**Exercise instructions:** The first line of the entries through the line bearing "and bespoke finishing": copy these lines exactly and return nothing else.

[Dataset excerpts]
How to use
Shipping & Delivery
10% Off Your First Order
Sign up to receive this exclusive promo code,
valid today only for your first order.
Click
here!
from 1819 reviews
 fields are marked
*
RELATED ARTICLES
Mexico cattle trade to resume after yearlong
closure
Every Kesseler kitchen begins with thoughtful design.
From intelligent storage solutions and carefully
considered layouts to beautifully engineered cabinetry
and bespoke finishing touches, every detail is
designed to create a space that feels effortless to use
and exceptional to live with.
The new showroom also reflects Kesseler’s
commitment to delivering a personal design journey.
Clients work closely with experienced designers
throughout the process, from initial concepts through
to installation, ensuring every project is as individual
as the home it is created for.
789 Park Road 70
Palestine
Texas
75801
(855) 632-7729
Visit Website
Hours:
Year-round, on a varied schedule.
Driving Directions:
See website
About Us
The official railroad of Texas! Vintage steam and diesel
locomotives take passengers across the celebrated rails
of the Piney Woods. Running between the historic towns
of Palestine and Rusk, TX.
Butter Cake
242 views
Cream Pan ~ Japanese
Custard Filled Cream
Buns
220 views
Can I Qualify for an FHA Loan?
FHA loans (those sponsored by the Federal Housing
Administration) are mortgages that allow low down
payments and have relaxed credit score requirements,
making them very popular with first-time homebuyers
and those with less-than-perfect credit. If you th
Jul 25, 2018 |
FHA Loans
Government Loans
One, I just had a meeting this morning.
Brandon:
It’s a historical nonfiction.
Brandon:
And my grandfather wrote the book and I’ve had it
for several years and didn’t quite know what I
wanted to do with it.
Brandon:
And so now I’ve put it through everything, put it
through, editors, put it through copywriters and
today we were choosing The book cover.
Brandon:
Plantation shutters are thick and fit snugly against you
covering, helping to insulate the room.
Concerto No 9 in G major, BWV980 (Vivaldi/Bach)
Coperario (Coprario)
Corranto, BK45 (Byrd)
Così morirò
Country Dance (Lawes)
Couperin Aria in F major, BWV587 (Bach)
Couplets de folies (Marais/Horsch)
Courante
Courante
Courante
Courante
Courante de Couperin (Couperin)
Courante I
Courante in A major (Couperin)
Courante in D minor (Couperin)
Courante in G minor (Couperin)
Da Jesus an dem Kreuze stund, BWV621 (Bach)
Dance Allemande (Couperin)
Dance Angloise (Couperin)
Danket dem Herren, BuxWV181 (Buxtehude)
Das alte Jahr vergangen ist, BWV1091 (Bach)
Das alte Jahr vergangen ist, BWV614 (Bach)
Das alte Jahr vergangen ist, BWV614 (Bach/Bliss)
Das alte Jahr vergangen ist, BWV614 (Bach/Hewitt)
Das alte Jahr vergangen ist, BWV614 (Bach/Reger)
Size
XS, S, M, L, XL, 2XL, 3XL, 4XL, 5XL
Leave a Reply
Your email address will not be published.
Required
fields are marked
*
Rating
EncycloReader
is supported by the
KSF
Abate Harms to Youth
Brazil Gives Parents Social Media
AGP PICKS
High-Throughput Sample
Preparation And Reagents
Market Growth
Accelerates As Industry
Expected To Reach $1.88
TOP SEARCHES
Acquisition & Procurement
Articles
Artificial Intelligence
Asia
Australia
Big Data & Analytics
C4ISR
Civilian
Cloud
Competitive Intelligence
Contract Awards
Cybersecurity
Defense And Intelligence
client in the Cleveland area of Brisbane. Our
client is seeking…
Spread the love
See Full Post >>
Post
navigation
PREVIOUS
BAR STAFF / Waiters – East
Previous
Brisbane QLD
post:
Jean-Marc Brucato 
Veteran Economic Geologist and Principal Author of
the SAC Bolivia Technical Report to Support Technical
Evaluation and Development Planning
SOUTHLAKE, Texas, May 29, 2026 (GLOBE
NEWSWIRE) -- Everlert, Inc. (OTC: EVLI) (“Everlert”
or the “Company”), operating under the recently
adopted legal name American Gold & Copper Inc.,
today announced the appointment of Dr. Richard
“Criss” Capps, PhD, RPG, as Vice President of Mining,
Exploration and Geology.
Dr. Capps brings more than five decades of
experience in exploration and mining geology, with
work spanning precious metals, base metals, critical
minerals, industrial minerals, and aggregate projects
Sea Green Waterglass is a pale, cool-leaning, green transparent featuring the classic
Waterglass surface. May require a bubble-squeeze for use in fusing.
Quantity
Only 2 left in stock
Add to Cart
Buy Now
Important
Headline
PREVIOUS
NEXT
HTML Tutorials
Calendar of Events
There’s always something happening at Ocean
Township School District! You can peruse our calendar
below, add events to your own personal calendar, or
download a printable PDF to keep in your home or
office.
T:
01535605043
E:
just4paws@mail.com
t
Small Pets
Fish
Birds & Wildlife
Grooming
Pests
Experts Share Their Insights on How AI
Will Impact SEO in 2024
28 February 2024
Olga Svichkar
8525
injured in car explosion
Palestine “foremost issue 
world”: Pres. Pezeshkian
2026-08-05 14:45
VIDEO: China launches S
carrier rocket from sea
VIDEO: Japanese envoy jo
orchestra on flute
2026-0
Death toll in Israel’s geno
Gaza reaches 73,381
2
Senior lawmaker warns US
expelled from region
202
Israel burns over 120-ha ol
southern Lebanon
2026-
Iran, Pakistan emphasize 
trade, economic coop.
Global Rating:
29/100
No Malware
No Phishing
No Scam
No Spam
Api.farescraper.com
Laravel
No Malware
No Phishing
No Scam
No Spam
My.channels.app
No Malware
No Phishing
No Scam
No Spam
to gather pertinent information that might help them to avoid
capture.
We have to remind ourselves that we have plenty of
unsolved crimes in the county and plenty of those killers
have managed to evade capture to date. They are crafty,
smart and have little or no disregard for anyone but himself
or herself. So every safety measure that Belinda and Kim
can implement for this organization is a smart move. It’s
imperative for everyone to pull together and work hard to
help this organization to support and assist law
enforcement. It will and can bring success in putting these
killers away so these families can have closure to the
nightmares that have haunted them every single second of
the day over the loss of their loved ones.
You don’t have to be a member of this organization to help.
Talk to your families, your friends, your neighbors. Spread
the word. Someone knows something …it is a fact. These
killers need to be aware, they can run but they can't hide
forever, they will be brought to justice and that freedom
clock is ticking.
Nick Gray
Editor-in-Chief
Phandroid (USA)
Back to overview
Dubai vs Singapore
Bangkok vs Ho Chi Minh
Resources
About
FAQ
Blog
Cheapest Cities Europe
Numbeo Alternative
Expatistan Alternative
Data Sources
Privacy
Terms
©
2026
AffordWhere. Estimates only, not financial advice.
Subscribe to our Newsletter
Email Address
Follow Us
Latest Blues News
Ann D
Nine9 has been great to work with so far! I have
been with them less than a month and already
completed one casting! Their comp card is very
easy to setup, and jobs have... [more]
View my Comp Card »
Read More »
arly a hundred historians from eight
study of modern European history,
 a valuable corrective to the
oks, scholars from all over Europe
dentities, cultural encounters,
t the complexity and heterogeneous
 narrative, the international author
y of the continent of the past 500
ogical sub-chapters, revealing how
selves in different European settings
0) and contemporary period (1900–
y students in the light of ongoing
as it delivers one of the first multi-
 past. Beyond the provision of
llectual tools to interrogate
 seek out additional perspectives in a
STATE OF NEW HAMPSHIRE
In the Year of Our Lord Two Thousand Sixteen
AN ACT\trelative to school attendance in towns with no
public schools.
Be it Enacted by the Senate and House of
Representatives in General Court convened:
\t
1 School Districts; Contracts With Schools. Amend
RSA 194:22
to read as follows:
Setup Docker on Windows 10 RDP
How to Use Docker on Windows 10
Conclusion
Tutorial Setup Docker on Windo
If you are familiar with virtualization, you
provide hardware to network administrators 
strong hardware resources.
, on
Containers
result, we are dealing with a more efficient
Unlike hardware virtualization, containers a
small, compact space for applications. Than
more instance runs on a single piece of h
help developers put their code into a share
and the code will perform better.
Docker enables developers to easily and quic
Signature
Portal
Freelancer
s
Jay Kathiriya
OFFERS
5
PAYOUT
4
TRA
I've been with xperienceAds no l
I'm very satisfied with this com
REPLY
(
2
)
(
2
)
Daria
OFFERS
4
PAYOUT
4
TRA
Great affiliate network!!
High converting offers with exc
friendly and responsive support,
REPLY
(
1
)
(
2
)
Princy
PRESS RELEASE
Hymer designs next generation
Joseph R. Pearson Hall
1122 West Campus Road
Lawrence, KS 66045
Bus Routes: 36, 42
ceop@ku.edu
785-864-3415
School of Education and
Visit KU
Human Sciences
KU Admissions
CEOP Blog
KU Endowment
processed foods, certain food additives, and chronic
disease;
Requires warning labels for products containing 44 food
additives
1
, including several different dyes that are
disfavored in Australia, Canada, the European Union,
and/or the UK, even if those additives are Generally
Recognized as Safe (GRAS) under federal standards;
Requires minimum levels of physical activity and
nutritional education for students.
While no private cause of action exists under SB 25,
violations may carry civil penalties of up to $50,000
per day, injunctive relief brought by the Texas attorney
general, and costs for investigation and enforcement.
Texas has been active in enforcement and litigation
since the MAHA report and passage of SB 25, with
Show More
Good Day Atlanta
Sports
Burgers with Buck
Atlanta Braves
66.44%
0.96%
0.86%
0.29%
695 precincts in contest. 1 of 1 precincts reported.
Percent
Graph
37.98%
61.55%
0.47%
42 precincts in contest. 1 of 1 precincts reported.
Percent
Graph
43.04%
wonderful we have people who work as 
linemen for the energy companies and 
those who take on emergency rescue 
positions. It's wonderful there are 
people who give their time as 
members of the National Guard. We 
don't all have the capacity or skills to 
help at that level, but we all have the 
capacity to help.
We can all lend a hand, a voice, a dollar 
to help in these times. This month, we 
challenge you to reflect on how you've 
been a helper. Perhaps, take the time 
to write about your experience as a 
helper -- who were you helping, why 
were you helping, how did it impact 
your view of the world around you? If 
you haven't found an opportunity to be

**Task response:**
How to use
Shipping & Delivery
10% Off Your First Order
Sign up to receive this exclusive promo code,
valid today only for your first order.
Click
here!
from 1819 reviews
 fields are marked
*
RELATED ARTICLES
Mexico cattle trade to resume after yearlong
closure
Every Kesseler kitchen begins with thoughtful design.
From intelligent storage solutions and carefully
considered layouts to beautifully engineered cabinetry
and bespoke finishing touches, every detail is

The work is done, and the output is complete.